First, we just calculated the difference between the 2 images and here is the result (Note that I added 128 to the result Mat
just to have a nicer image):
The goal is to detect that the cup (red arrow) has disappeared from the scene and the syringe (black arrow) has entered into the scene, by other words we should detect ONLY the regions that correspond to objects left/entered in the scene. Also, it's obvious that the objects in top left of the scene shifted a bit from their initial position. I thought about Optical flow
so I used OpenCV C++
to calculate the Farneback's one in order to see if it's enough for our case and here is the result we got, followed by the code we wrote:
void drawOptFlowMap(const Mat& flow, Mat& cflowmap, int step, double, const Scalar& color)
{
cout << flow.channels() << " / " << flow.rows << " / " << flow.cols << endl;
for(int y = 0; y < cflowmap.rows; y += step)
for(int x = 0; x < cflowmap.cols; x += step)
{
const Point2f& fxy = flow.at<Point2f>(y, x);
line(cflowmap, Point(x,y), Point(cvRound(x+fxy.x), cvRound(y+fxy.y)), color);
circle(cflowmap, Point(x,y), 1, color, -1);
}
}
void MainProcessorTrackingObjects::diffBetweenImagesToTestTrackObject(string pathOfImageCaptured, string pathOfImagesAfterOneAction, string pathOfResultsFolder)
{
//Preprocessing step...
string pathOfImageBefore = StringUtils::concat(pathOfImageCaptured, imageCapturedFileName);
string pathOfImageAfter = StringUtils::concat(pathOfImagesAfterOneAction, *it);
Mat imageBefore = imread(pathOfImageBefore);
Mat imageAfter = imread(pathOfImageAfter);
Mat imageResult = (imageAfter - imageBefore) + 128;
// absdiff(imageAfter, imageBefore, imageResult);
string imageResultPath = StringUtils::stringFormat("%s%s-color.png",pathOfResultsFolder.c_str(), fileNameWithoutFrameIndex.c_str());
imwrite(imageResultPath, imageResult);
Mat imageBeforeGray, imageAfterGray;
cvtColor( imageBefore, imageBeforeGray, CV_RGB2GRAY );
cvtColor( imageAfter, imageAfterGray, CV_RGB2GRAY );
Mat imageResultGray = (imageAfterGray - imageBeforeGray) + 128;
// absdiff(imageAfterGray, imageBeforeGray, imageResultGray);
string imageResultGrayPath = StringUtils::stringFormat("%s%s-gray.png",pathOfResultsFolder.c_str(), fileNameWithoutFrameIndex.c_str());
imwrite(imageResultGrayPath, imageResultGray);
//*** Compute FarneBack optical flow
Mat opticalFlow;
calcOpticalFlowFarneback(imageBeforeGray, imageAfterGray, opticalFlow, 0.5, 3, 15, 3, 5, 1.2, 0);
drawOptFlowMap(opticalFlow, imageBefore, 5, 1.5, Scalar(0, 255, 255));
string flowPath = StringUtils::stringFormat("%s%s-flow.png",pathOfResultsFolder.c_str(), fileNameWithoutFrameIndex.c_str());
imwrite(flowPath, imageBefore);
break;
}
And to know how much accurate this optical flow is, I wrote this small piece of code which calculates (IMAGEAFTER + FLOW) - IMAGEBEFORE:
//Reference method just to see the accuracy of the optical flow calculation
Mat accuracy = Mat::zeros(imageBeforeGray.rows, imageBeforeGray.cols, imageBeforeGray.type());
strinfor(int y = 0; y < imageAfter.rows; y ++)

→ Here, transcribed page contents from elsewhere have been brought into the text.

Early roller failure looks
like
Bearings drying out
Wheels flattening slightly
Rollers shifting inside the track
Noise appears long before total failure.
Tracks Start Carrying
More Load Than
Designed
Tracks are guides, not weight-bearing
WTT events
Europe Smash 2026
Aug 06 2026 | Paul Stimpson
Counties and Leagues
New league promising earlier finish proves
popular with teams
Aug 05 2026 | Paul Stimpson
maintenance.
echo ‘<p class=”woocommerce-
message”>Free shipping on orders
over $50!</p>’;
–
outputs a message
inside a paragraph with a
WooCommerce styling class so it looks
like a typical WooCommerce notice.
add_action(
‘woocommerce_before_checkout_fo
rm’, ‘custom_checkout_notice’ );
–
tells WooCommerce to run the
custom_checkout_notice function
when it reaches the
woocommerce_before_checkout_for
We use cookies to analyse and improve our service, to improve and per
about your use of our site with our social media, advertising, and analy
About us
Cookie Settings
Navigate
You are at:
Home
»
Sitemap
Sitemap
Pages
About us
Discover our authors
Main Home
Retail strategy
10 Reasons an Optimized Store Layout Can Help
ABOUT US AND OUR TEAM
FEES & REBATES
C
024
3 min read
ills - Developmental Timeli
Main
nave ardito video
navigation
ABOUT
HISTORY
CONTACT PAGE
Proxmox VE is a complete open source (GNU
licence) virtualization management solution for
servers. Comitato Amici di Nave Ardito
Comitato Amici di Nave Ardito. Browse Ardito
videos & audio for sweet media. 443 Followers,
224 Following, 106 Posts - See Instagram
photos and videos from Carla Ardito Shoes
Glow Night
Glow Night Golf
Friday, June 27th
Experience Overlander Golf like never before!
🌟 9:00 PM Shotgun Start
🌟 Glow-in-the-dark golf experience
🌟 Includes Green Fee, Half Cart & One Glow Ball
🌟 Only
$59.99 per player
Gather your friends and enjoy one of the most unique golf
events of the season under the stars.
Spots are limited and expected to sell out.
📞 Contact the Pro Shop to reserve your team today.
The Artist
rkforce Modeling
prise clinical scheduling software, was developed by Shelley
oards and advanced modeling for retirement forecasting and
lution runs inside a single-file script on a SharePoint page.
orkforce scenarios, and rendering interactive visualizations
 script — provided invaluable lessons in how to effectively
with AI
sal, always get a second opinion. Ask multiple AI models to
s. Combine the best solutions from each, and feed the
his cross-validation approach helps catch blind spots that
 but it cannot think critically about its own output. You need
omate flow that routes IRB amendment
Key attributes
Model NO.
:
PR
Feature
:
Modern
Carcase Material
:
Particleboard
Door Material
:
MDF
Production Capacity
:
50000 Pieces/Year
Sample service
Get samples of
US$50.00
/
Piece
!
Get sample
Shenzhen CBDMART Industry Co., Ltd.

for(int x = 0; x < imageAfter.cols; x ++)
{
Point2f& fxy = opticalFlow.at<Point2f>(y, x);
uchar intensityPointCalculated = imageAfterGray.at<uchar>(cvRound(y+fxy.y), cvRound(x+fxy.x));
uchar intensityPointBefore = imageBeforeGray.at<uchar>(y,x);
uchar intensityResult = ((intensityPointCalculated - intensityPointBefore) / 2) + 128;
accuracy.at<uchar>(y, x) = intensityResult;
}
validationPixelBased = StringUtils::stringFormat("%s%s-validationPixelBased.png",pathOfResultsFolder.c_str(), fileNameWithoutFrameIndex.c_str());
imwrite(validationPixelBased, accuracy);
The intent of having this ((intensityPointCalculated - intensityPointBefore) / 2) + 128;
is just to have a comprehensible image.
IMAGE RESULT:
Since it detects all the regions that have been shifted/entered/left the scene, we think the OpticalFlow
is not enough to detect just the regions representing the objects disappeared/appeared in the scene. Is there any way to ignore the sparse motions detected by opticalFlow
? Or is there any alternative way to detect what we need?